Toronto Residents Sacrifice Comfort for Eglinton Crosstown LRT Development
Construction of the Eglinton Crosstown Light Rail Transit (LRT) began approximately four years ago and, besides the inevitable traffic delays, Toronto citizens were content with Metrolinx occupying Eglinton Avenue.
But recent underground tunnelling has reached the surface, disturbing the homes of some residents in the Eglinton-Avenue area with noise and vibrations, similar to a minor ongoing earthquake.
Metrolinx Media Relations & Issues Specialist Alex Burke said they’re currently carrying out preparatory work such as, “identification and relocation of utilities, demolition of some acquired properties, assessments for potential noise and vibration impacts, installation of monitoring equipment and evaluations of the soil conditions.”

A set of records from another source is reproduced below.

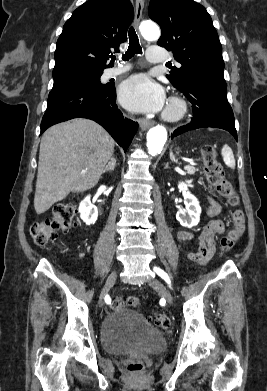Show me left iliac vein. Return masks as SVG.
Masks as SVG:
<instances>
[{
	"mask_svg": "<svg viewBox=\"0 0 267 391\" xmlns=\"http://www.w3.org/2000/svg\"><path fill=\"white\" fill-rule=\"evenodd\" d=\"M149 285L154 288L169 304L173 303V297L170 291L156 278L148 281Z\"/></svg>",
	"mask_w": 267,
	"mask_h": 391,
	"instance_id": "left-iliac-vein-1",
	"label": "left iliac vein"
}]
</instances>
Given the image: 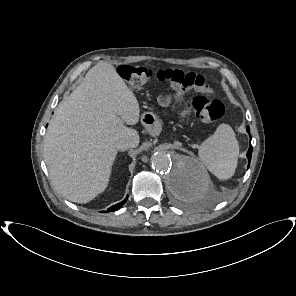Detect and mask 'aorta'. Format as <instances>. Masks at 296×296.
Here are the masks:
<instances>
[{
    "label": "aorta",
    "mask_w": 296,
    "mask_h": 296,
    "mask_svg": "<svg viewBox=\"0 0 296 296\" xmlns=\"http://www.w3.org/2000/svg\"><path fill=\"white\" fill-rule=\"evenodd\" d=\"M153 169L161 174L170 197L181 203L204 199L209 192V181L194 158L158 151L151 158Z\"/></svg>",
    "instance_id": "1"
}]
</instances>
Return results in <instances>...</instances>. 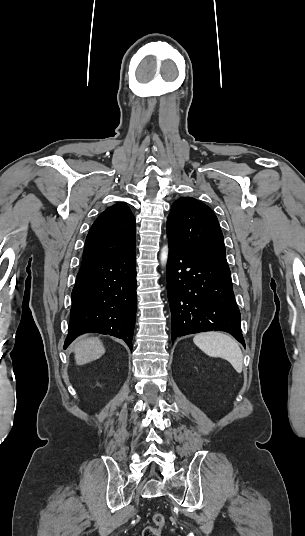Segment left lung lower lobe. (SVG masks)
I'll use <instances>...</instances> for the list:
<instances>
[{
    "mask_svg": "<svg viewBox=\"0 0 305 536\" xmlns=\"http://www.w3.org/2000/svg\"><path fill=\"white\" fill-rule=\"evenodd\" d=\"M168 243L172 341L179 336L221 330L245 347L227 262L186 252L169 240Z\"/></svg>",
    "mask_w": 305,
    "mask_h": 536,
    "instance_id": "obj_1",
    "label": "left lung lower lobe"
}]
</instances>
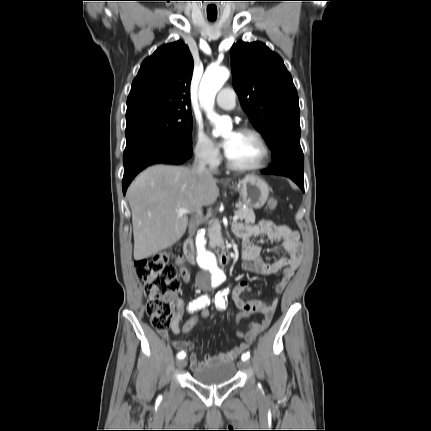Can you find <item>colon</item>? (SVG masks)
Wrapping results in <instances>:
<instances>
[{
	"instance_id": "obj_1",
	"label": "colon",
	"mask_w": 431,
	"mask_h": 431,
	"mask_svg": "<svg viewBox=\"0 0 431 431\" xmlns=\"http://www.w3.org/2000/svg\"><path fill=\"white\" fill-rule=\"evenodd\" d=\"M275 207L276 201L268 200L267 209L273 210ZM170 259L169 253L162 252L135 262L136 275L147 298V314L152 326L159 331L166 330L170 325L174 313L173 300L181 286L177 268ZM209 312L210 309L204 306L197 313H190L180 335L186 338L199 324H207ZM250 316L249 310H239L234 314L233 324L236 326L237 337L242 338L245 335V332L239 329V324L242 319H249Z\"/></svg>"
}]
</instances>
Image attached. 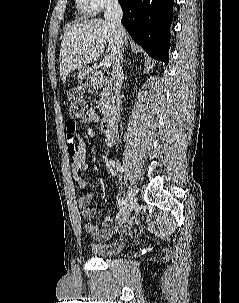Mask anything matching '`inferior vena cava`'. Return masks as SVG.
<instances>
[{
	"label": "inferior vena cava",
	"instance_id": "obj_1",
	"mask_svg": "<svg viewBox=\"0 0 239 303\" xmlns=\"http://www.w3.org/2000/svg\"><path fill=\"white\" fill-rule=\"evenodd\" d=\"M105 19L110 23V25L114 28L115 37L117 40L116 50H115V62L113 66V77H114V99L117 104L118 116H120L121 111V97L120 90L123 81V70L121 67L122 61V45L126 41V32L125 28L121 23V19L123 17V12L121 6L118 3V0H109L106 5V11L104 13Z\"/></svg>",
	"mask_w": 239,
	"mask_h": 303
}]
</instances>
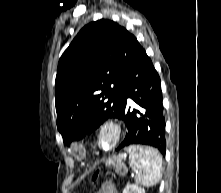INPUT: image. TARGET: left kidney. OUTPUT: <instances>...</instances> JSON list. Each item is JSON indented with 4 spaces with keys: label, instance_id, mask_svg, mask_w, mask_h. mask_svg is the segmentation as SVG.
<instances>
[{
    "label": "left kidney",
    "instance_id": "5707ae66",
    "mask_svg": "<svg viewBox=\"0 0 221 193\" xmlns=\"http://www.w3.org/2000/svg\"><path fill=\"white\" fill-rule=\"evenodd\" d=\"M123 193H145V190L135 184H130L124 188Z\"/></svg>",
    "mask_w": 221,
    "mask_h": 193
}]
</instances>
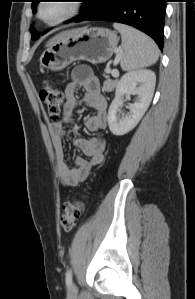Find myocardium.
Here are the masks:
<instances>
[{
	"instance_id": "f54148a6",
	"label": "myocardium",
	"mask_w": 195,
	"mask_h": 299,
	"mask_svg": "<svg viewBox=\"0 0 195 299\" xmlns=\"http://www.w3.org/2000/svg\"><path fill=\"white\" fill-rule=\"evenodd\" d=\"M63 1H65L67 4V11L62 17H60L59 19H57L56 21H53V22H48L42 17V15H41L42 8H43L44 4H46L48 1H41V3H39L38 7H37L38 19L41 22H43L45 25L54 27V26H59L65 22L73 19L74 17H76L78 15V13L80 12L81 3H79V1H77V0H63Z\"/></svg>"
}]
</instances>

Burke says this work is in preparation for station construction activities.
Metrolinx Strategic Communications Manager Anne Marie Aikins told CBC News about 12 residents around the Avenue and Eglinton area have complained about the drilling noises that continue 24 hours a day.

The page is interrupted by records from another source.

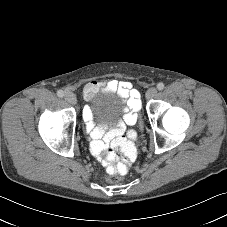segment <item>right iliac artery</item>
<instances>
[{
    "mask_svg": "<svg viewBox=\"0 0 227 227\" xmlns=\"http://www.w3.org/2000/svg\"><path fill=\"white\" fill-rule=\"evenodd\" d=\"M57 95H58V97L62 98L64 96V92L62 90H58Z\"/></svg>",
    "mask_w": 227,
    "mask_h": 227,
    "instance_id": "82829eb1",
    "label": "right iliac artery"
}]
</instances>
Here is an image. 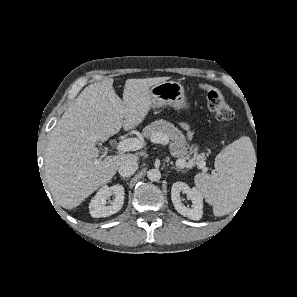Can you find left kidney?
Wrapping results in <instances>:
<instances>
[{"mask_svg": "<svg viewBox=\"0 0 297 297\" xmlns=\"http://www.w3.org/2000/svg\"><path fill=\"white\" fill-rule=\"evenodd\" d=\"M185 193L192 201V207H186L180 198V193ZM171 200L178 213L192 220H200L203 215V197L197 188H190L183 182H176L172 185Z\"/></svg>", "mask_w": 297, "mask_h": 297, "instance_id": "left-kidney-1", "label": "left kidney"}]
</instances>
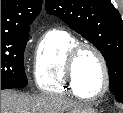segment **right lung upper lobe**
Wrapping results in <instances>:
<instances>
[{
	"instance_id": "right-lung-upper-lobe-1",
	"label": "right lung upper lobe",
	"mask_w": 123,
	"mask_h": 113,
	"mask_svg": "<svg viewBox=\"0 0 123 113\" xmlns=\"http://www.w3.org/2000/svg\"><path fill=\"white\" fill-rule=\"evenodd\" d=\"M42 0H1V38L28 35Z\"/></svg>"
}]
</instances>
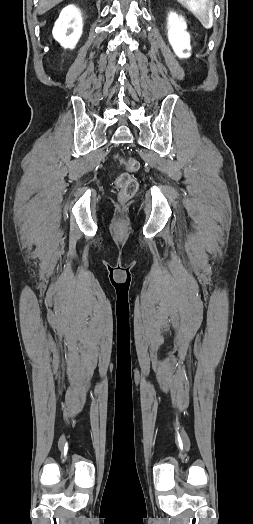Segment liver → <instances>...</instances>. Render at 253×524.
Here are the masks:
<instances>
[{
    "label": "liver",
    "mask_w": 253,
    "mask_h": 524,
    "mask_svg": "<svg viewBox=\"0 0 253 524\" xmlns=\"http://www.w3.org/2000/svg\"><path fill=\"white\" fill-rule=\"evenodd\" d=\"M63 0H40L38 5V14H44Z\"/></svg>",
    "instance_id": "liver-1"
}]
</instances>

Aikins said these are the first noise complaints in a year since Metrolinx started digging from Black Creek Drive towards Yonge Street. And she thinks it’s because the ground near Avenue Road is more compact — and noisier.
“It is a harder soil to get through, and it’s probably because it’s an older neighbourhood,” she said. “It does cause more vibrations.”
Unfortunately, Metrolinx says taking breaks during the night would extend the project’s construction by at least two years.
The underground tunnelling may be a disturbance to some, but the longterm benefits of a light rail that travels across the city exceed any temporary nuisances.